What is expected. Every line of the listing below should be written out exactly, minus its images.

━━━━━━━━━━

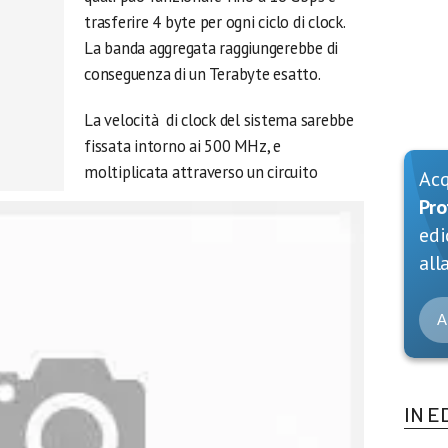
trasferire 4 byte per ogni ciclo di clock.
La banda aggregata raggiungerebbe di
conseguenza di un Terabyte esatto.
La velocità di clock del sistema sarebbe
fissata intorno ai 500 MHz, e
moltiplicata attraverso un circuito
Ac
Pro
edi
alla
A
IN E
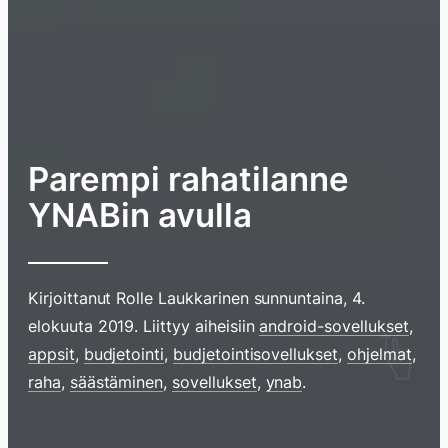
Parempi rahatilanne
YNABin avulla
Kirjoittanut
Rolle Laukkarinen
sunnuntaina, 4.
elokuuta 2019
. Liittyy aiheisiin
android-sovellukset
,
Hyppää
appsit
,
budjetointi
,
budjetointisovellukset
,
ohjelmat
,
sisältöö
raha
,
säästäminen
,
sovellukset
,
ynab
.
pyyhkim
näyttöä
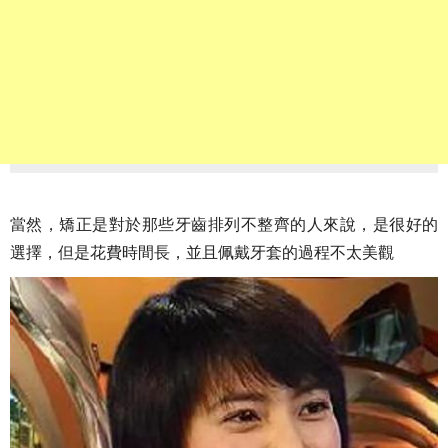
當然，矯正是對於那些牙齒排列不整齊的人來說，是很好的
選擇，但是花費時間長，並且佩戴牙套的過程不太美觀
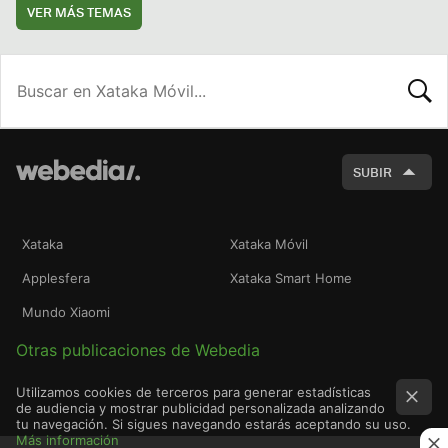
VER MÁS TEMAS
BUSCA
SUBIR
Xataka
Xataka Móvil
Applesfera
Xataka Smart Home
Mundo Xiaomi
Otras publicaciones de Webedia
Utilizamos cookies de terceros para generar estadísticas
de audiencia y mostrar publicidad personalizada analizando
tu navegación. Si sigues navegando estarás aceptando su uso.
Más información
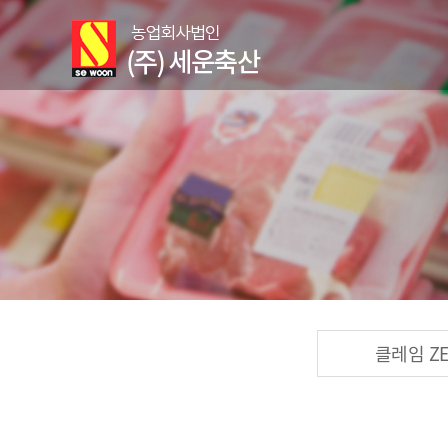
클레임 Z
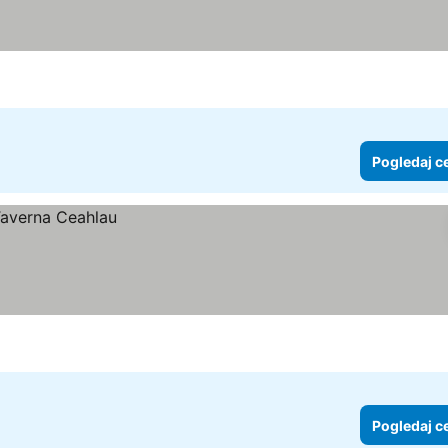
Pogledaj c
Pogledaj c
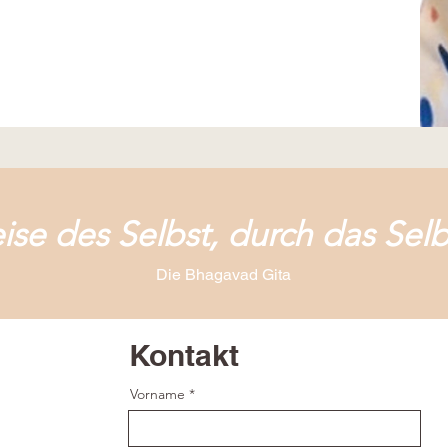
eise des Selbst, durch das Selb
Die Bhagavad Gita
Kontakt
Vorname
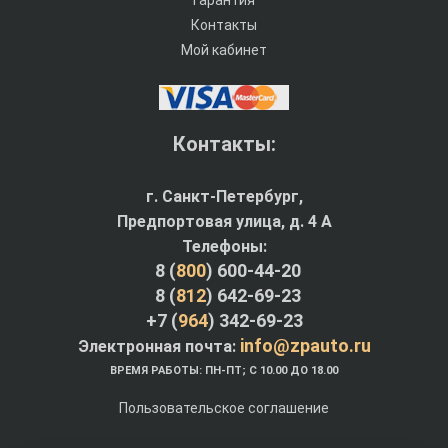
Контакты
Мой кабинет
Контакты:
г. Санкт-Петербург,
Предпортовая улица, д. 4 A
Телефоны:
8 (
800
) 600-44-20
8 (
812
) 642-69-23
+7 (
964
) 342-69-23
info@zpauto.ru
Электронная почта:
ВРЕМЯ РАБОТЫ: ПН-ПТ; С 10.00 ДО 18.00
Пользовательское соглашение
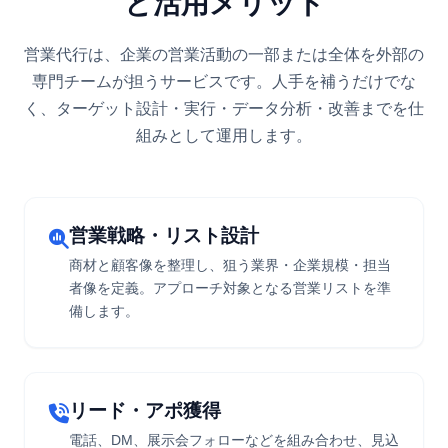
と活用メリット
営業代行は、企業の営業活動の一部または全体を外部の
専門チームが担うサービスです。人手を補うだけでな
く、ターゲット設計・実行・データ分析・改善までを仕
組みとして運用します。
営業戦略・リスト設計
商材と顧客像を整理し、狙う業界・企業規模・担当
者像を定義。アプローチ対象となる営業リストを準
備します。
リード・アポ獲得
電話、DM、展示会フォローなどを組み合わせ、見込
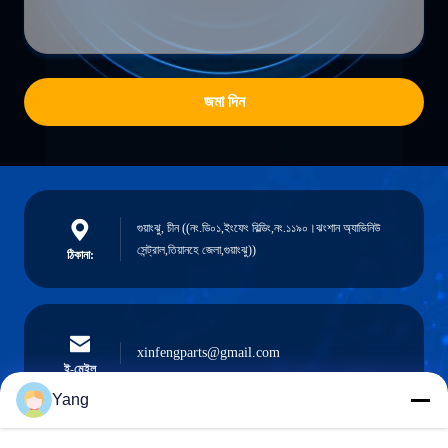
জমা দিন
গুয়াংঝু, চীন ((নং.ডি০১,ইংফেং বিল্ডিং,নং.১১৯০।ঝংশান অ্যাভিনিউ
সেন্ট্রাল,তিয়ানহে জেলা,গুয়াংঝু))
ঠিকানা:
xinfengparts@gmail.com
ই-মেইল
Yang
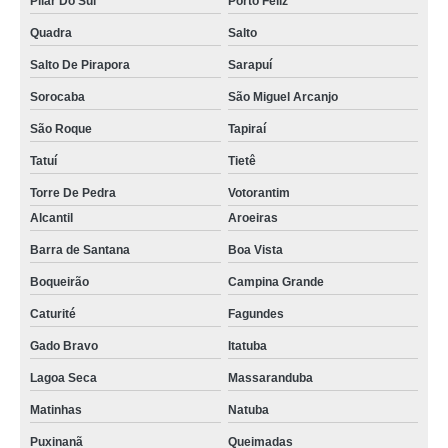
Pilar Do Sul
Porto Feliz
Quadra
Salto
Salto De Pirapora
Sarapuí
Sorocaba
São Miguel Arcanjo
São Roque
Tapiraí
Tatuí
Tietê
Torre De Pedra
Votorantim
Alcantil
Aroeiras
Barra de Santana
Boa Vista
Boqueirão
Campina Grande
Caturité
Fagundes
Gado Bravo
Itatuba
Lagoa Seca
Massaranduba
Matinhas
Natuba
Puxinanã
Queimadas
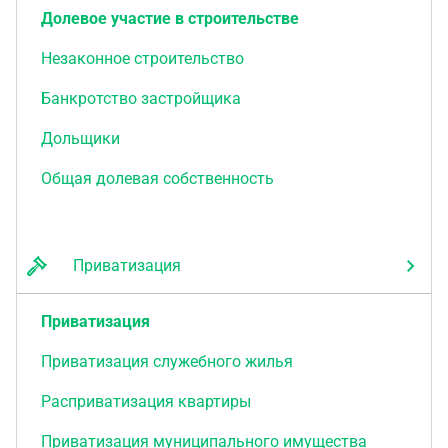
Долевое участие в строительстве
Незаконное строительство
Банкротство застройщика
Дольщики
Общая долевая собственность
Приватизация
Приватизация
Приватизация служебного жилья
Расприватизация квартиры
Приватизация муниципального имущества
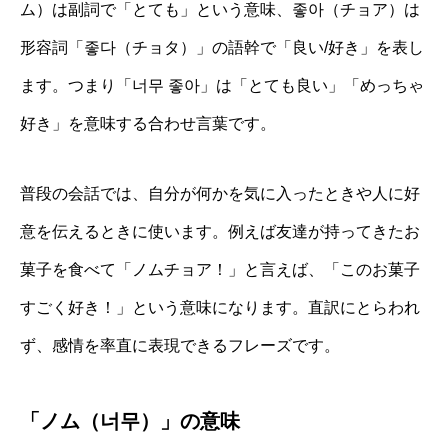
ム）は副詞で「とても」という意味、좋아（チョア）は
形容詞「좋다（チョタ）」の語幹で「良い/好き」を表し
ます。つまり「너무 좋아」は「とても良い」「めっちゃ
好き」を意味する合わせ言葉です。
普段の会話では、自分が何かを気に入ったときや人に好
意を伝えるときに使います。例えば友達が持ってきたお
菓子を食べて「ノムチョア！」と言えば、「このお菓子
すごく好き！」という意味になります。直訳にとらわれ
ず、感情を率直に表現できるフレーズです。
「ノム（너무）」の意味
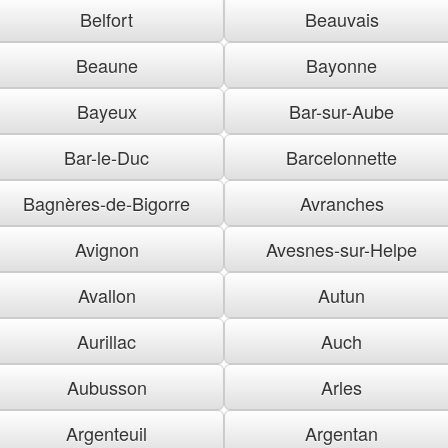
Belfort
Beauvais
Beaune
Bayonne
Bayeux
Bar-sur-Aube
Bar-le-Duc
Barcelonnette
Bagnères-de-Bigorre
Avranches
Avignon
Avesnes-sur-Helpe
Avallon
Autun
Aurillac
Auch
Aubusson
Arles
Argenteuil
Argentan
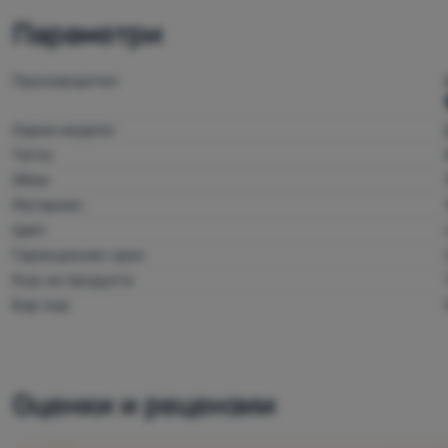
Параметри
Производител
Серия модели
Тегло
Обем
Материал
Цвят
Гаранционен срок
Код на продукта
Бар код
Оценки и рецензии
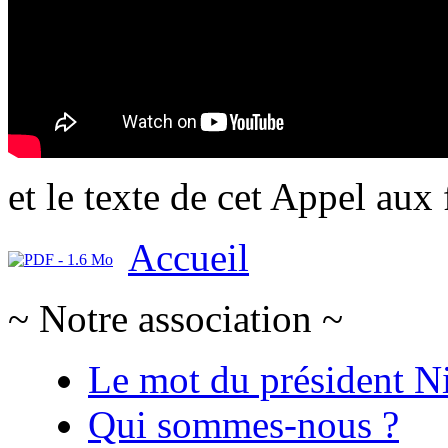
et le texte de cet Appel aux
Accueil
~ Notre association ~
Le mot du président N
Qui sommes-nous ?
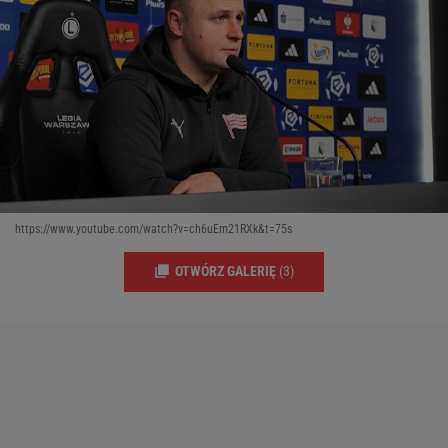
https://www.youtube.com/watch?v=ch6uEm21RXk&t=75s
OTWÓRZ GALERIĘ
(3)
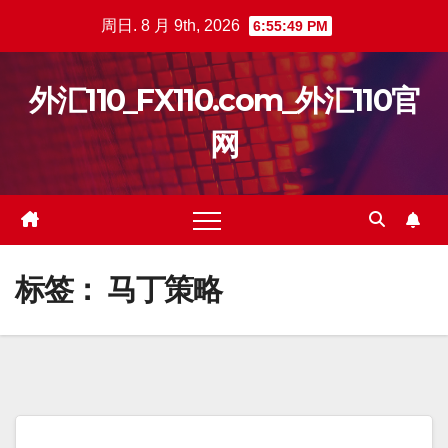
跳
周日. 8 月 9th, 2026
6:55:49 PM
至
内
外汇110_FX110.com_外汇110官
容
网
标签：
马丁策略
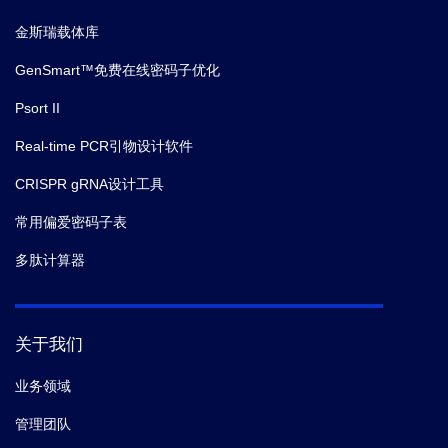
金斯瑞载体库
GenSmart™免费在线密码子优化
Psort II
Real-time PCR引物设计软件
CRISPR gRNA设计工具
常用偏爱密码子表
多肽计算器
关于我们
业务领域
管理团队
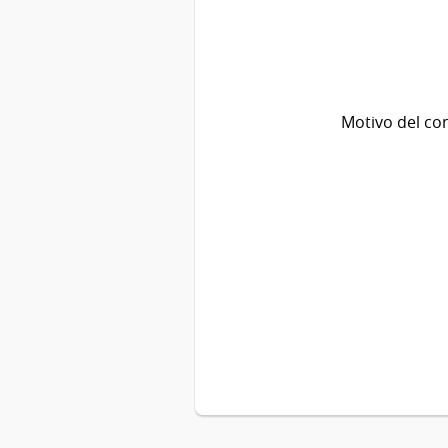
Motivo del co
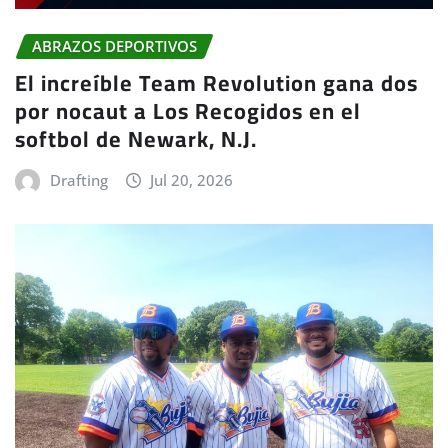
ABRAZOS DEPORTIVOS
El increíble Team Revolution gana dos
por nocaut a Los Recogidos en el
softbol de Newark, N.J.
Drafting
Jul 20, 2026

━━━━━━━━━━

Solved exercise.
trasferire 4 byte per ogni ciclo di clock.
La banda aggregata raggiungerebbe di
conseguenza di un Terabyte esatto.
La velocità di clock del sistema sarebbe
fissata intorno ai 500 MHz, e
moltiplicata attraverso un circuito
Ac
Pro
edi
alla
A
IN E
Parempi rahatilanne
YNABin avulla
Kirjoittanut
Rolle Laukkarinen
sunnuntaina, 4.
elokuuta 2019
. Liittyy aiheisiin
android-sovellukset
,
Hyppää
appsit
,
budjetointi
,
budjetointisovellukset
,
ohjelmat
,
sisältöö
raha
,
säästäminen
,
sovellukset
,
ynab
.
pyyhkim
näyttöä
當然，矯正是對於那些牙齒排列不整齊的人來說，是很好的
選擇，但是花費時間長，並且佩戴牙套的過程不太美觀
VER MÁS TEMAS
BUSCA
SUBIR
Xataka
Xataka Móvil
Applesfera
Xataka Smart Home
Mundo Xiaomi
Otras publicaciones de Webedia
Utilizamos cookies de terceros para generar estadísticas
de audiencia y mostrar publicidad personalizada analizando
tu navegación. Si sigues navegando estarás aceptando su uso.
Más información
클레임 Z
Pogledaj c
Pogledaj c
eise des Selbst, durch das Selb
Die Bhagavad Gita
Kontakt
Vorname
Контакты
Мой кабинет
Контакты:
г. Санкт-Петербург,
Предпортовая улица, д. 4 A
Телефоны:
8 (
800
) 600-44-20
8 (
812
) 642-69-23
+7 (
964
) 342-69-23
info@zpauto.ru
Электронная почта:
ВРЕМЯ РАБОТЫ: ПН-ПТ; С 10.00 ДО 18.00
Пользовательское соглашение
と活用メリット
営業代行は、企業の営業活動の一部または全体を外部の
専門チームが担うサービスです。人手を補うだけでな
く、ターゲット設計・実行・データ分析・改善までを仕
組みとして運用します。
営業戦略・リスト設計
商材と顧客像を整理し、狙う業界・企業規模・担当
者像を定義。アプローチ対象となる営業リストを準
備します。
リード・アポ獲得
電話、DM、展示会フォローなどを組み合わせ、見込
জমা দিন
গুয়াংঝু, চীন ((নং.ডি০১,ইংফেং বিল্ডিং,নং.১১৯০।ঝংশান অ্যাভিনিউ
সেন্ট্রাল,তিয়ানহে জেলা,গুয়াংঝু))
ঠিকানা:
xinfengparts@gmail.com
ই-মেইল
Yang
Pilar Do Sul
Porto Feliz
Quadra
Salto
Salto De Pirapora
Sarapuí
Sorocaba
São Miguel Arcanjo
São Roque
Tapiraí
Tatuí
Tietê
Torre De Pedra
Votorantim
Alcantil
Aroeiras
Barra de Santana
Boa Vista
Boqueirão
Campina Grande
Caturité
Fagundes
Gado Bravo
Itatuba
Lagoa Seca
Massaranduba
Matinhas
Natuba
Puxinanã
Queimadas
Долевое участие в строительстве
Незаконное строительство
Банкротство застройщика
Дольщики
Общая долевая собственность
Приватизация
Приватизация
Приватизация служебного жилья
Расприватизация квартиры
Приватизация муниципального имущества
ム）は副詞で「とても」という意味、좋아（チョア）は
形容詞「좋다（チョタ）」の語幹で「良い/好き」を表し
ます。つまり「너무 좋아」は「とても良い」「めっちゃ
好き」を意味する合わせ言葉です。
普段の会話では、自分が何かを気に入ったときや人に好
意を伝えるときに使います。例えば友達が持ってきたお
菓子を食べて「ノムチョア！」と言えば、「このお菓子
すごく好き！」という意味になります。直訳にとらわれ
ず、感情を率直に表現できるフレーズです。
「ノム（너무）」の意味
Belfort
Beauvais
Beaune
Bayonne
Bayeux
Bar-sur-Aube
Bar-le-Duc
Barcelonnette
Bagnères-de-Bigorre
Avranches
Avignon
Avesnes-sur-Helpe
Avallon
Autun
Aurillac
Auch
Aubusson
Arles
Argenteuil
Argentan
Параметри
Производител
Серия модели
Тегло
Обем
Материал
Цвят
Гаранционен срок
Код на продукта
Бар код
Оценки и рецензии
et le texte de cet Appel aux
Accueil
~ Notre association ~
Le mot du président N
Qui sommes-nous ?
https://www.youtube.com/watch?v=ch6uEm21RXk&t=75s
OTWÓRZ GALERIĘ
(3)
跳
周日. 8 月 9th, 2026
6:55:49 PM
至
内
外汇110_FX110.com_外汇110官
容
网
标签：
马丁策略
金斯瑞载体库
GenSmart™免费在线密码子优化
Psort II
Real-time PCR引物设计软件
CRISPR gRNA设计工具
常用偏爱密码子表
多肽计算器
关于我们
业务领域
管理团队
Motivo del co
ABRAZOS DEPORTIVOS
El increíble Team Revolution gana dos
por nocaut a Los Recogidos en el
softbol de Newark, N.J.
Drafting
Jul 20, 2026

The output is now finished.